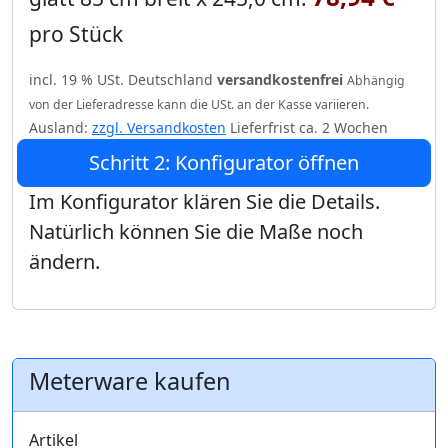
pro Stück
incl. 19 % USt. Deutschland
versandkostenfrei
Abhängig
von der Lieferadresse kann die USt. an der Kasse variieren.
Ausland:
zzgl. Versandkosten
Lieferfrist ca. 2 Wochen
Schritt 2: Konfigurator öffnen
Im Konfigurator klären Sie die Details.
Natürlich können Sie die Maße noch
ändern.
Meterware kaufen
Artikel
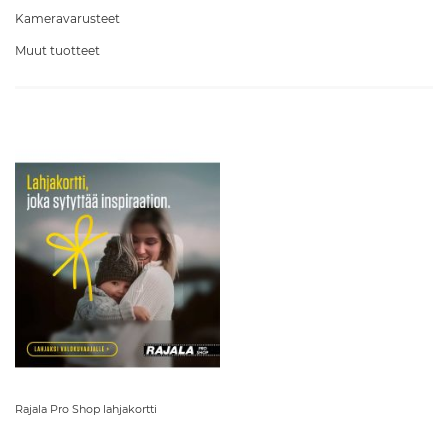
Kameravarusteet
Muut tuotteet
Rajala Pro Shop lahjakortti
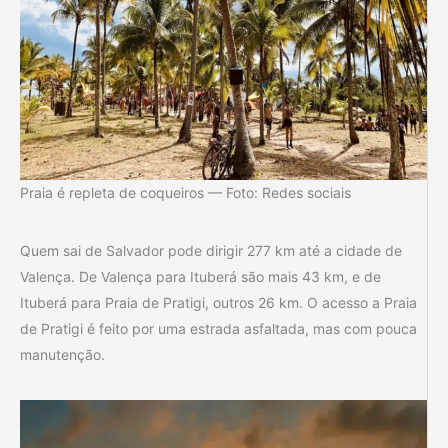
Praia é repleta de coqueiros — Foto: Redes sociais
Quem sai de Salvador pode dirigir 277 km até a cidade de
Valença. De Valença para Ituberá são mais 43 km, e de
Ituberá para Praia de Pratigi, outros 26 km. O acesso a Praia
de Pratigi é feito por uma estrada asfaltada, mas com pouca
manutenção.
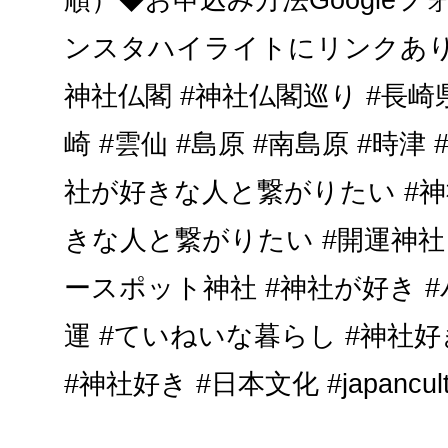
ンスタハイライトにリンクあり..
神社仏閣 #神社仏閣巡り #長崎県
崎 #雲仙 #島原 #南島原 #時津 
社が好きな人と繋がりたい #神
きな人と繋がりたい #開運神社 
ースポット神社 #神社が好き #
運 #ていねいな暮らし #神社
#神社好き #日本文化 #japancult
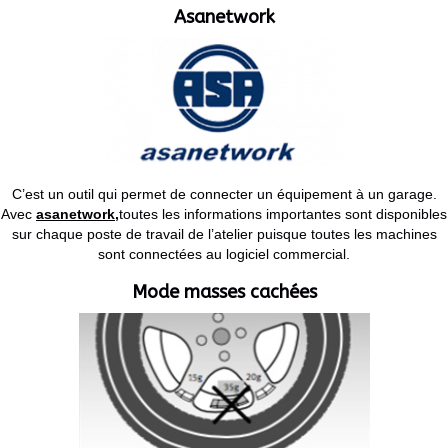
Asanetwork
C’est un outil qui permet de connecter un équipement à un garage.
Avec
asanetwork,
toutes les informations importantes sont disponibles
sur chaque poste de travail de l’atelier puisque toutes les machines
sont connectées au logiciel commercial.
Mode masses cachées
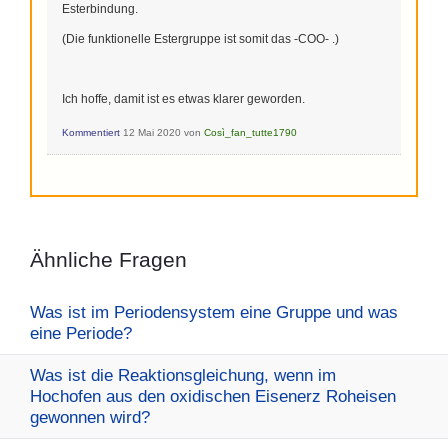
Esterbindung.
(Die funktionelle Estergruppe ist somit das -COO- .)
Ich hoffe, damit ist es etwas klarer geworden.
Kommentiert
12 Mai 2020
von
Così_fan_tutte1790
Ähnliche Fragen
Was ist im Periodensystem eine Gruppe und was
eine Periode?
Was ist die Reaktionsgleichung, wenn im
Hochofen aus den oxidischen Eisenerz Roheisen
gewonnen wird?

▬▬▬▬▬▬

= Your goal =
The preceding listing is to be restated word for word, with every picture omitted.

= The completed task =
pro Stück
incl. 19 % USt. Deutschland
versandkostenfrei
Abhängig
von der Lieferadresse kann die USt. an der Kasse variieren.
Ausland:
zzgl. Versandkosten
Lieferfrist ca. 2 Wochen
Schritt 2: Konfigurator öffnen
Im Konfigurator klären Sie die Details.
Natürlich können Sie die Maße noch
ändern.
Meterware kaufen
Artikel
Kameravarusteet
Muut tuotteet
Rajala Pro Shop lahjakortti
Praia é repleta de coqueiros — Foto: Redes sociais
Quem sai de Salvador pode dirigir 277 km até a cidade de
Valença. De Valença para Ituberá são mais 43 km, e de
Ituberá para Praia de Pratigi, outros 26 km. O acesso a Praia
de Pratigi é feito por uma estrada asfaltada, mas com pouca
manutenção.
ンスタハイライトにリンクあり..
神社仏閣 #神社仏閣巡り #長崎県
崎 #雲仙 #島原 #南島原 #時津 
社が好きな人と繋がりたい #神
きな人と繋がりたい #開運神社 
ースポット神社 #神社が好き #
運 #ていねいな暮らし #神社
#神社好き #日本文化 #japancult
Asanetwork
C’est un outil qui permet de connecter un équipement à un garage.
Avec
asanetwork,
toutes les informations importantes sont disponibles
sur chaque poste de travail de l’atelier puisque toutes les machines
sont connectées au logiciel commercial.
Mode masses cachées
Esterbindung.
(Die funktionelle Estergruppe ist somit das -COO- .)
Ich hoffe, damit ist es etwas klarer geworden.
Kommentiert
12 Mai 2020
von
Così_fan_tutte1790
Ähnliche Fragen
Was ist im Periodensystem eine Gruppe und was
eine Periode?
Was ist die Reaktionsgleichung, wenn im
Hochofen aus den oxidischen Eisenerz Roheisen
gewonnen wird?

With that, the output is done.